Rootfinding of inverse-CDF of Gaussian mixture with Newton solver

I have a series of sample quantiles with known probabilities, and I know the quantiles were calculated from a sample from a Gaussian mixture distribution. I assume the quantiles follow a normal distribution where the inverse-CDF of the Gaussian mixture is the mean and the variance covariance matrix is also a function of the inverse-CDF. I’m trying to use a Newton solver to calculate the inverse-CDF. I get the follow error, however.

Chain 1 Unrecoverable error evaluating the log probability at the initial value. 
Chain 1 Exception: The linear solver’s setup function failed in an unrecoverable manner. (in 'C:/Users/SPENCE~1/AppData/Local/Temp/RtmpiWuE4p/model-5c68512547fb.stan', line 62, column 4 to column 69) 

I think there could be a number of issues, including not using the correct datatypes, but I’m unable to find useful examples of how to do it properly. My STAN program is below, as well as some R code that can generate the data I’m trying to fit.
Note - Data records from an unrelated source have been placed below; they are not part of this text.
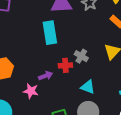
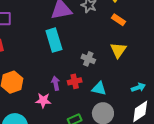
red cross: (65, 65) -> (75, 81), moved
purple arrow: (46, 76) -> (56, 83), turned -72

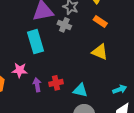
yellow triangle: (118, 50) -> (100, 52), turned -42
gray cross: (88, 59) -> (64, 25), moved
pink star: (43, 100) -> (20, 70), moved

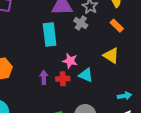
pink star: (20, 70) -> (70, 61), moved
cyan triangle: (80, 90) -> (86, 75), moved

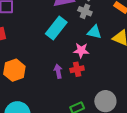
cyan rectangle: (50, 34) -> (56, 28), turned 55
cyan triangle: (86, 75) -> (94, 32), moved

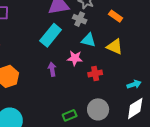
red cross: (77, 69) -> (95, 74), moved
purple arrow: (58, 71) -> (52, 69), moved

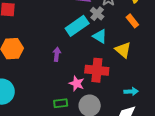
cyan rectangle: (51, 35) -> (77, 26), moved
pink star: (75, 58) -> (77, 83), moved
red cross: (95, 74) -> (97, 70), size x1.6

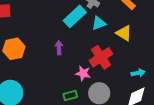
cyan triangle: (100, 36) -> (99, 23), turned -42
red cross: (97, 70) -> (101, 57), turned -30

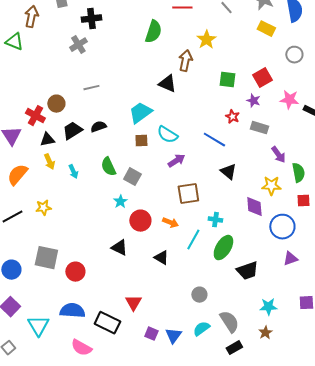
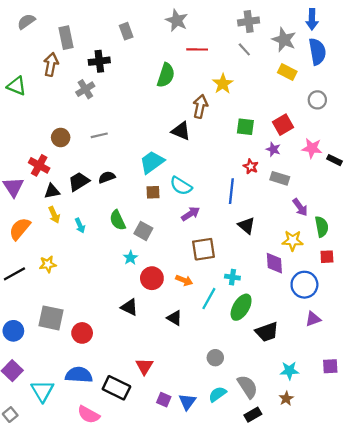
brown arrow: (31, 17) -> (51, 64), moved
brown circle: (56, 104) -> (61, 137), moved
blue line: (214, 140) -> (231, 191), turned 65

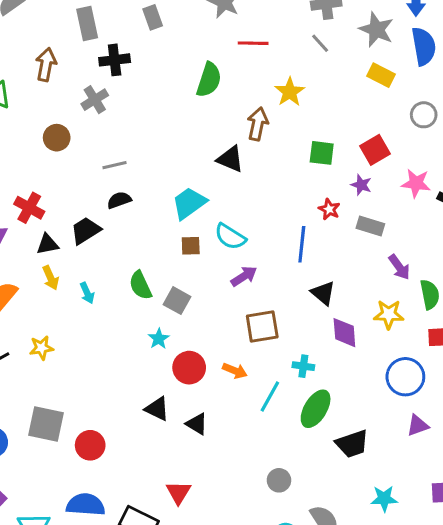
gray rectangle: (66, 38) -> (87, 23), moved
brown circle: (61, 137) -> (57, 138), moved
black semicircle: (107, 177) -> (119, 200), moved
purple diamond: (274, 263) -> (344, 333), moved
black triangle: (174, 318) -> (197, 424), moved

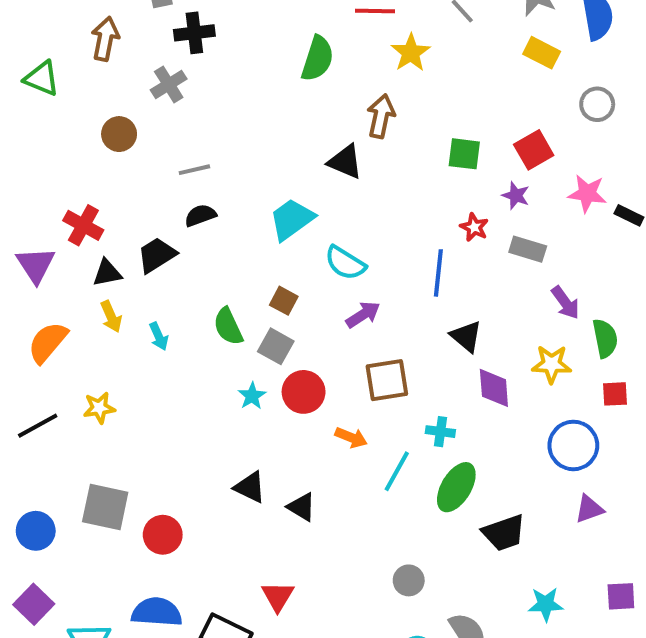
yellow star: (290, 92) -> (411, 53), moved
brown square: (191, 246) -> (284, 301), moved, turned 30
red circle: (189, 368) -> (304, 392), moved

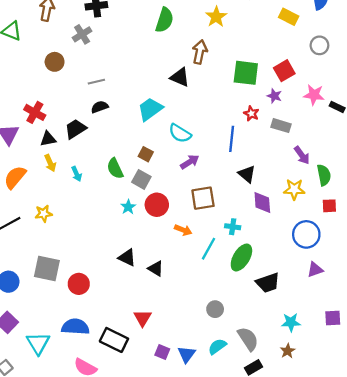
green square: (464, 154) -> (246, 73), size x1.4

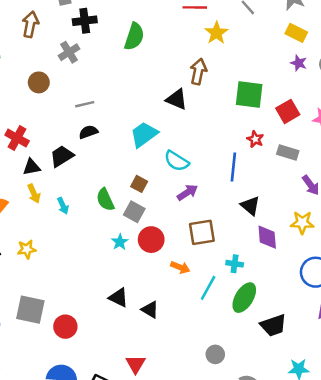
green semicircle: (164, 20) -> (134, 36), moved
red square: (284, 71) -> (288, 111), moved
purple star: (274, 96) -> (299, 63), moved

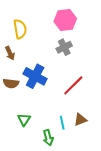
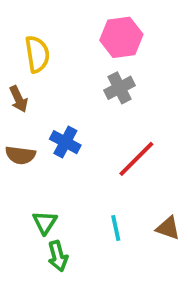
blue cross: (35, 76) -> (65, 142), size x0.7
brown triangle: (80, 120) -> (168, 228), moved, turned 40
green arrow: (48, 138) -> (58, 256), moved

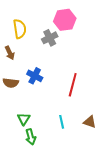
gray cross: (120, 88) -> (50, 38), moved
red line: (136, 159) -> (73, 85), turned -30

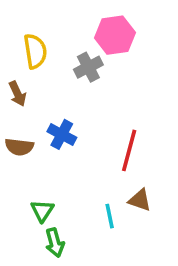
brown triangle: (90, 122) -> (140, 200), moved

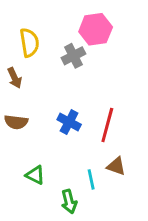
blue cross: (62, 134) -> (69, 122), moved
green triangle: (42, 211) -> (35, 175), turned -36
green arrow: (55, 243) -> (69, 202), moved

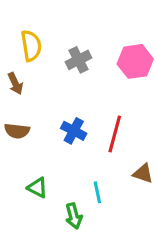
pink hexagon: (96, 29) -> (135, 61), moved
brown triangle: (116, 166) -> (143, 173), moved

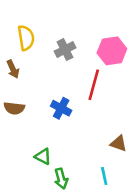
red line: (115, 134) -> (94, 85), moved
green triangle: (37, 188) -> (43, 156), moved
cyan line: (97, 192) -> (104, 176), moved

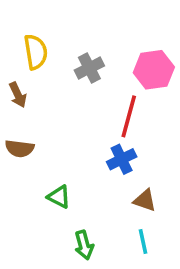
blue cross: (61, 108) -> (122, 159), moved, turned 36
brown triangle: (118, 143) -> (145, 200), moved
green triangle: (43, 156) -> (59, 197), moved

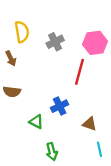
blue cross: (122, 159) -> (60, 106), moved
cyan line: (143, 242) -> (99, 149), moved

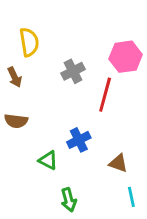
gray cross: (55, 42) -> (73, 71), moved

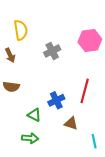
red line: (105, 95) -> (85, 91), moved
brown triangle: (118, 163) -> (71, 123), moved
green arrow: (69, 200) -> (30, 138), moved, turned -70

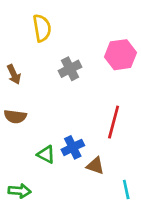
yellow semicircle: (21, 30) -> (42, 28), moved
blue cross: (56, 100) -> (73, 147), moved
green arrow: (30, 138) -> (19, 191), moved

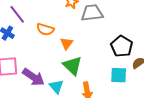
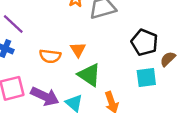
orange semicircle: (45, 29) -> (50, 56), moved

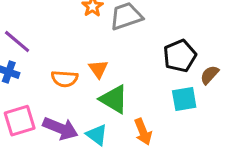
black pentagon: (144, 42) -> (180, 56), turned 30

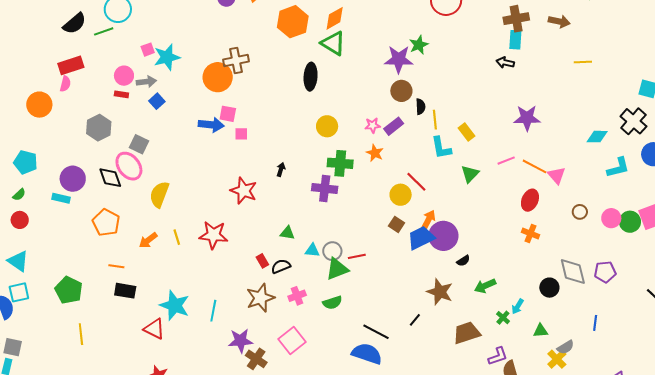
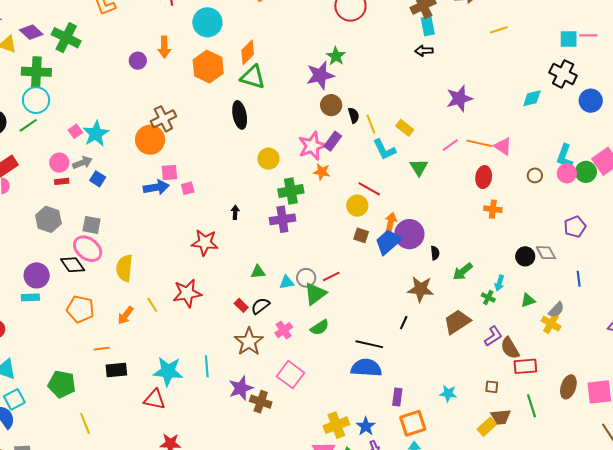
pink star: (373, 125) -> (312, 146), size x1.8
cyan L-shape: (618, 168) -> (565, 156), moved, turned 140
black semicircle: (463, 261) -> (435, 253), turned -48
gray diamond: (573, 272) -> (546, 253), moved, size x0.7

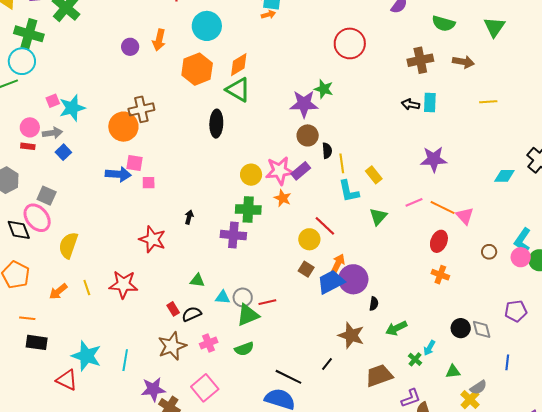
cyan rectangle: (428, 26) -> (430, 102), moved
green star: (336, 56) -> (324, 89), turned -30
yellow circle: (268, 159) -> (251, 175), moved

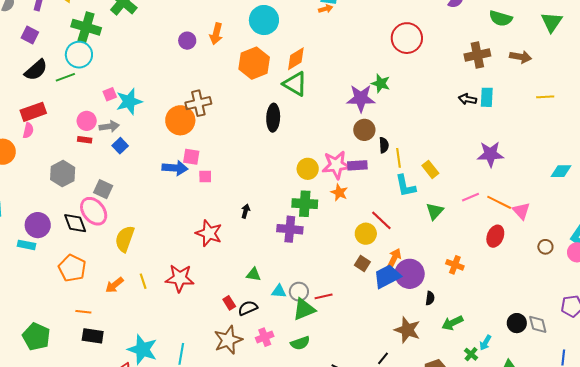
purple rectangle: (301, 171) -> (357, 165), turned 36
orange cross: (440, 275) -> (455, 265), moved

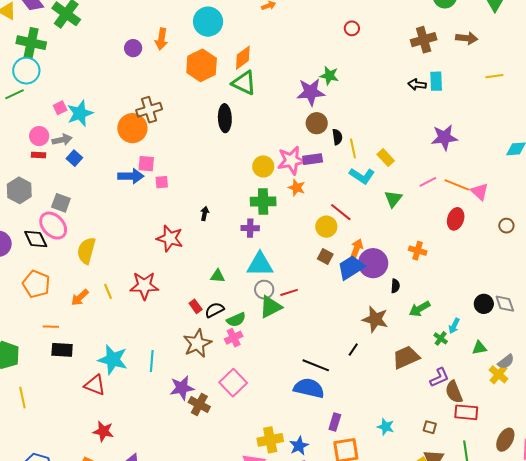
red circle: (407, 38) -> (352, 28), size x0.5
cyan L-shape: (405, 186) -> (362, 176), turned -40
purple cross: (290, 229) -> (250, 228), size x0.7
cyan triangle: (279, 291) -> (260, 264), moved, size x1.8
green semicircle: (300, 343) -> (236, 320), moved

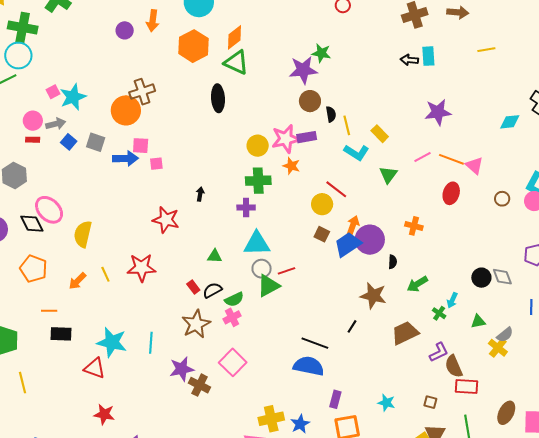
gray square: (61, 203) -> (96, 142), moved

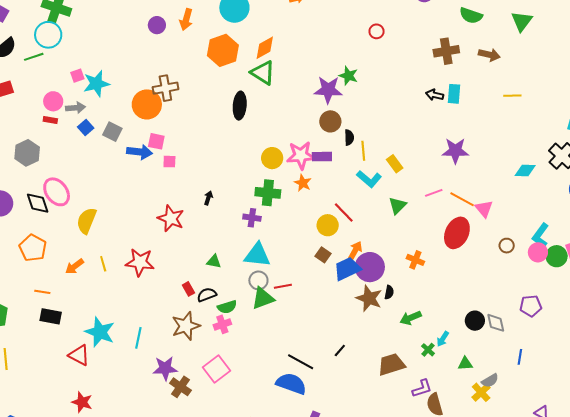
red ellipse: (451, 193) -> (457, 233), size x1.4
brown star: (373, 296) -> (369, 298), moved

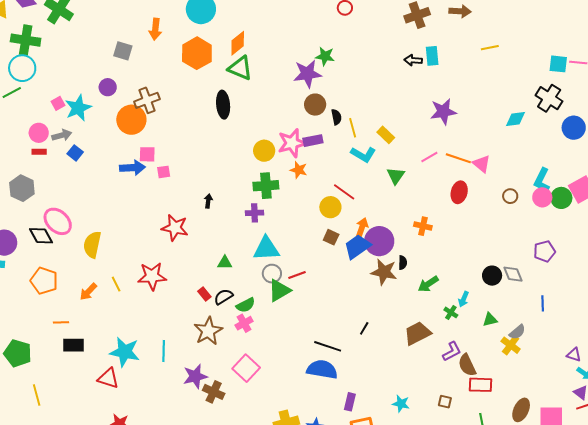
purple circle: (157, 25) -> (108, 87), moved
gray square: (112, 132) -> (123, 51), moved
red ellipse: (457, 233) -> (459, 192), size x0.7

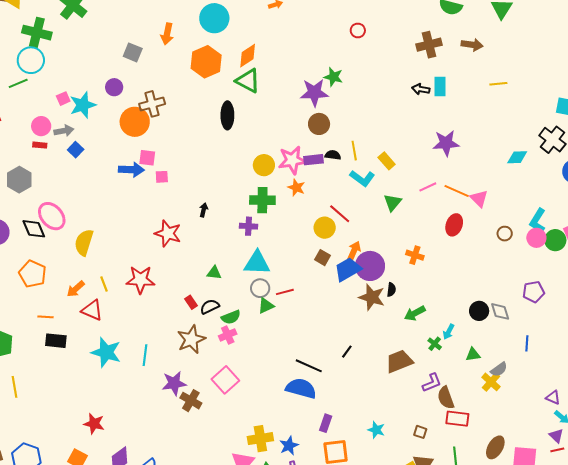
black semicircle: (336, 117) -> (333, 155), moved, turned -77
green triangle: (279, 290) -> (266, 306), size x0.7
red triangle: (108, 378) -> (92, 310), moved

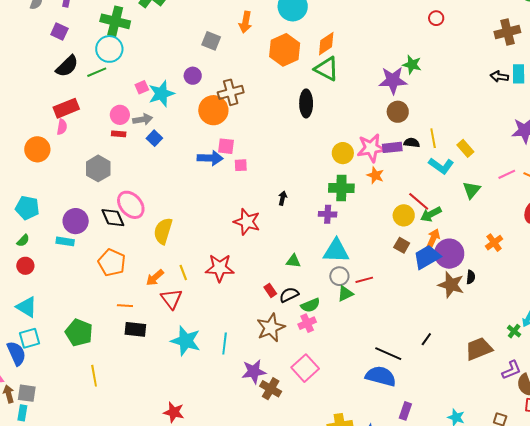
orange cross: (415, 255) -> (494, 243), turned 36
red triangle: (92, 310) -> (171, 299), turned 30
green arrow: (415, 313) -> (431, 214), moved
  vector GMInv_CDF(vector Q, real p, vector pi, vector mu, 
                   vector sigma) {
    vector[1] z;
    real cdf;
    // this encodes the cdf from which we want to sample
    cdf = pi[1]*normal_cdf(Q[1] | mu[1], sigma[1]) +
          pi[2]*normal_cdf(Q[1] | mu[2], sigma[2]);
    z[1] = cdf - p;
    return z;
  real GM_PDF(vector mu, vector sigma, vector pi, vector y) {
    real density;
    density = pi[1]*exp(normal_lpdf(y[1] | mu[1], sigma[1])) + 
              pi[2]*exp(normal_lpdf(y[1] | mu[2], sigma[2]));
    return density;

data {
  int<lower=0> N;
  row_vector[N] Q;
  vector<lower=0, upper=1>[N] p;
  int<lower=1> n_components;
  real m;
  real<lower=0> c; 
  real<lower=0> sv; // sd prior sd
  real<lower=0> nv; // n prior sd
  vector<lower=0>[n_components] alpha;

parameters {
  vector[n_components] mus;
  vector<lower=0>[n_components] sigmas;
  real<lower=0> n;
  vector<lower=0,upper=1>[n_components] pi;

transformed parameters {
  vector[1] Qi[N];
  matrix<lower=0>[N, N] q_var;
  vector[n_components] pit;

  pit = softmax(pi);
  for (i in 1:N) {
    vector[1] Q_guess = [Q[i]]';
    Qi[i] = solve_newton(GMInv_CDF, Q_guess, p[i], pit, mus, sigmas);
  for (i in 1:N) {
    for (j in 1:i) {
      q_var[i, j] = (fmin(p[i],p[j])*(1 - fmax(p[i],p[j]))) / 
                    (n*GM_PDF(mus, sigmas, pit, Qi[i])*
                     GM_PDF(mus, sigmas, pit, Qi[j]));
      q_var[j, i] = q_var[i, j];


model {
  pi ~ normal(4,5);
  mus ~ normal(5,4);
  sigmas ~ normal(0,4);
  n ~ normal(0, nv);

  Q ~ multi_normal(Qi, q_var);

#sample size
n <- 400
#make mixture distribution
mdist <- UnivarMixingDistribution(Norm(1, 1.1), 
                                  Norm(10.5, 1.1),
                                  mixCoeff = c(.4, .6))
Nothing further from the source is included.